Kate Bush, eh? can’t beat a bit of safe 80’s pop music.
Yup, Kate Bush did it again with Experiment IV, a brilliantly weird non LP single released in 1986 to trail her The Whole Story greatest hits effort, in sweetly contemptuous defiance of any commercial logic, because behind the doe-eyed soft focus of this sleeve a strange and troubling beastie lurks.
We were working secretly for the military
Our experiment in sound was nearly ready to begin
We only know in theory what we are doing
Music made for pleasure, music made to thrill
It was music we were making here until
They told us all they wanted
Was a sound that could kill someone from a distance
It’s a wonderful supple pulsing track, the only credited musicians are guitar, drums and violin, although there are certainly keys on it, if not bass*. Wearisome buffoon though he is, Nigel Kennedy’s playing on ‘Experiment IV’ is a thing of joy, he swoops, stoops and soars into the mix occasionally, sparingly and adds real touches of emotional depth to the music. Bush’s, mostly, sweet vocals and the measured drama of the piece belie it’s essentially unpleasant tale of scientists developing sonic weapons for the military; subject matter doesn’t get much more commercial than that surely?!
From the painful cries of mothers to
The terrifying scream
We recorded it and put it into our machine…..
It is as Kate as Kate could be, nobody else could, would, or should ever have recorded anything as singular as this. It is also a bit of a hidden masterpiece** given its lack of placement on any of her studio albums. The 12″ version wins out massively over the shorter single version, there’s just more of everything I like about this single on it, unlike an awful lot of 80’s 12″s it doesn’t sound like it has been needlessly stretched out to fill the format. All this and she borrowed the helicopter sound at the end from her friend Dave Gilmour care of ‘The Happiest days of Their Lives’.

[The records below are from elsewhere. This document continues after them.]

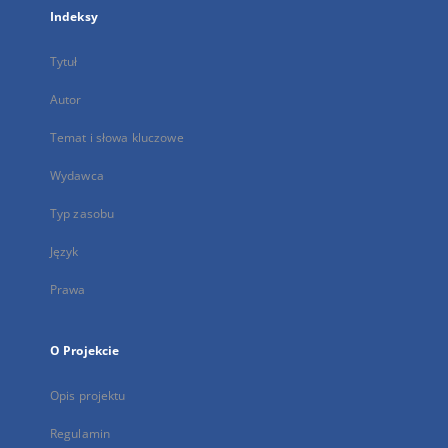
Indeksy
Tytuł
Autor
Temat i słowa kluczowe
Wydawca
Typ zasobu
Język
Prawa
O Projekcie
Opis projektu
Regulamin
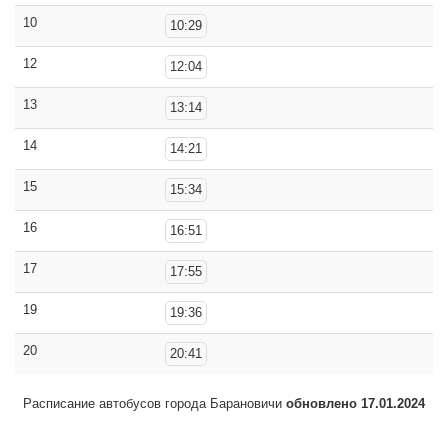
10
10:29
12
12:04
13
13:14
14
14:21
15
15:34
16
16:51
17
17:55
19
19:36
20
20:41
Расписание автобусов города Барановичи
обновлено 17.01.2024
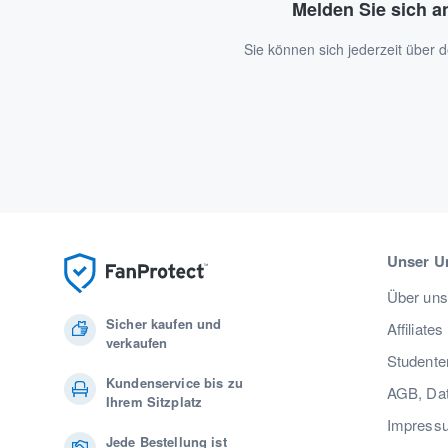
Melden Sie sich a
Sie können sich jederzeit über
Unser U
Über uns
Sicher kaufen und
Affiliates
verkaufen
Studente
Kundenservice bis zu
AGB, Dat
Ihrem Sitzplatz
Impress
Jede Bestellung ist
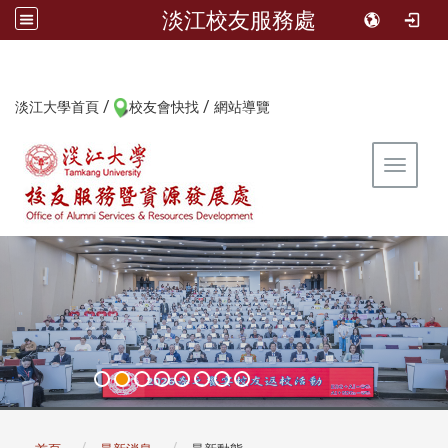
淡江校友服務處
/
/
:::
淡江大學首頁
校友會快找
網站導覽
Toggle 
:::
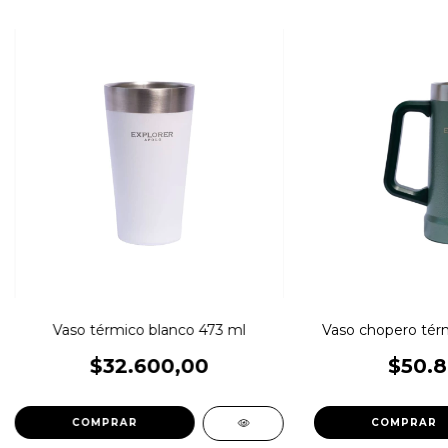
Vaso térmico blanco 473 ml
Vaso chopero tér
$32.600,00
$50.8
COMPRAR
COMPRAR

I had never seen the video of Kate Bush Experiment IV before today and that’s not surprising, it was banned by the BBC and deemed too violent for tea-time transmission; it’s all a bit Quatermass & The Pit to me. The cameos from Dawn French, Hugh Laurie and Peter Vaughan are good and I find myself yearning for Kate dressed up as an orderly.
I actually bought Experiment IV as a cheap way to get my calloused mitts on Kate’s Christmas song ‘December Will Be Magic Again’, another single only release from 1980. If you don’t know it, you should. I can be a bit of a sucker for Christmas songs^ and this is a real beauty, Kate Bush at her dippiest and most inventive – swooping melodies, all the odd trills and frills. I know it’s only 18 September but a caught a slight Christmas on listening to this recently, which for a man as jaded as I am is no mean feat.
The historian in me bridled at the fact that Experiment IV included a new vocal version of ‘Wuthering Heights’. It’s a bit shite really. The vocal is less nasal and shrill, less energetic and more studied, a bit more ordinary – not a word that should ever come near a song so singularly extraordinary as this. My main problem with it is the mix, the new vocals just seem to have been dropped into the middle of the mix and they sound strangely muted and gated in that mysterious way that things from 1986 often do. I shrug it off as a rare misstep.
Overall, wonderful, a hamsterpiece. Now where’s that orderly? it’s about time I had some tea.
*tired old ears.
**I’m not going to get into the whole ‘masterpiece’ vs. ‘mistresspiece’ debate that was raging in literary criticism when I was at university, if pushed I will simply adopt the gender neutral alternative ‘hamsterpiece’. True story.
^Wat Tyler Where’s Me Fuckin’ Presents? being a particular favourite Christmas single of mine. Hail Satan!